Aub checked his watch distractedly. "At the pavilion they're having trouble engineering the flow of liquid mercury through a modern sculpture we 'll have there, a sort of fountain." He rose, kissed me on both cheeks again, and said, "Without Picasso, the Spanish Pavilion doesn't have a chance." He hastened to add, "It has little chance without you, as well, of course—but we've always known where you stand. Visit me as soon as you have any news."

And so it was that I walked down rue des Grands-Augustins one morning shortly thereafter, with a sense of import, and trepidation. The feeling in my heart—as if I carried some essential portfolio or secret message—was not matched by the emptiness in my hands. Halfway to Picasso's address, I stopped to purchase an inexpensive bottle of Beaujolais. The wine meant I wouldn't have any money for dinner, but my appetite had waned in recent weeks.

The artist opened his door and simply stood there, hands on his hips and a lumpy brown cardigan tied over his sailor-stripe shirt. A few white strands of hair stood up on his otherwise bare, tanned pate, as if he 'd just rolled out of bed. I could hear another voice inside, a clatter of dishes, and a record player. I introduced myself. He prolonged the silence a moment more, then said, "Well, I can't turn away news from home, can I? Come in, come in," and took the bottle from my hands.

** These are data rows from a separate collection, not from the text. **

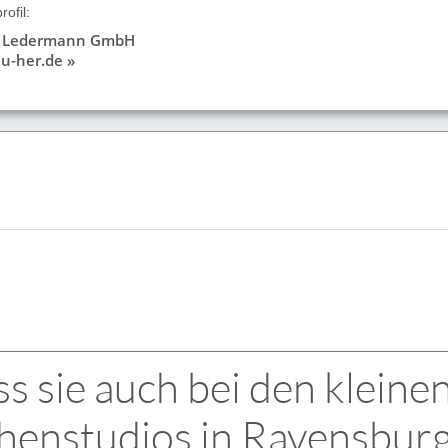
ofil:
 Ledermann GmbH
u-her.de »
s sie auch bei den kleine
henstudios in Ravensburg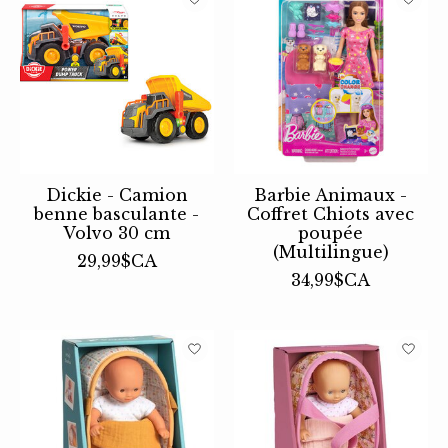
Dickie - Camion
Barbie Animaux -
benne basculante -
Coffret Chiots avec
Volvo 30 cm
poupée
(Multilingue)
29,99$CA
34,99$CA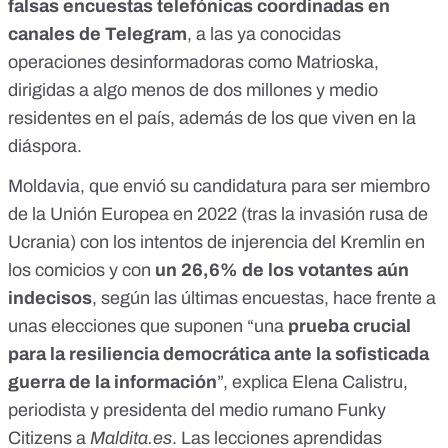
falsas
encuestas telefónicas coordinadas en
canales de Telegram
, a las ya conocidas
operaciones desinformadoras como
Matrioska
,
dirigidas a algo menos de
dos millones y medio
residentes en el país, además de los que viven en la
diáspora.
Moldavia, que envió su
candidatura
para ser miembro
de la Unión Europea en 2022 (tras la invasión rusa de
Ucrania)
con los intentos de injerencia del Kremlin en
los comicios
y con
un 26,6% de los votantes aún
indecisos
,
según las últimas encuestas
, hace frente a
unas elecciones que suponen “una
prueba crucial
para la resiliencia democrática ante la sofisticada
guerra de la información
”, explica Elena Calistru,
periodista y presidenta del medio rumano
Funky
Citizens
a
Maldita.es
. Las lecciones aprendidas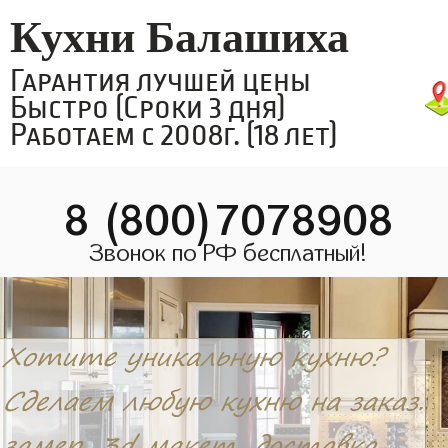
Кухни Балашиха
Гарантия лучшей цены
Быстро (Сроки 3 дня)
Работаем с 2008г. (18 лет)
8 (800)7078908
Звонок по РФ бесплатный!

The studio was large, echoing, and only a little warmer than my apartment. Tilted against the wall was the canvas, three and a half meters tall and nearly eight meters long. A ladder leaned against one end. The canvas itself was perfectly blank, but everywhere around the room the painter had tacked studies, sketches, drawings, postcards, pictures ripped from magazines; and underneath various tables there were empty bottles, stacked framed pictures, masks, hats, volcanic glass, enormous round sponges, jars of colored pencils and tins stuffed with paintbrushes, some of them lashed to long sticks. To one side there was a sagging couch and standing mirror; to another, mismatched chairs, splattered with paint. It was such a clutter that my eyes could rest only by settling upon the canvas, but to stare at the blankness there seemed like an invasion of privacy, like staring at someone not yet dressed, or prying into someone's undecided mind.

He knew why I'd come.

I shared what I knew of the Nationalists' latest advances, and especially what I'd seen from loyal Barcelona, where Picasso's elderly mother still lived. All the while we talked, I heard the dishes clattering and cupboards closing from a room off to the side. I knew Picasso had a wife, Marie-Thérèse—or was it Dora Maar?—and assumed it was she, or perhaps some more recent substitute.

"I think that Señor Aub would sleep better if he knew..." I started to say. Suddenly I stopped, my eyes tracking to the kitchen doorway. There, where I expected to see some fashionable young waif or heartsick housewife, stood a familiar large figure, fists extended, fingers crooked around the stems of three glasses and the neck of a bottle different from the one I'd brought.

"So it
is
you!" Al-Cerraz exclaimed. "I figured it was just another Catalan official." He nodded at the bottle. "I came to toast the man who lent me his couch for three nights. Thank heaven you brought a bottle, too—this deserves more than one toast."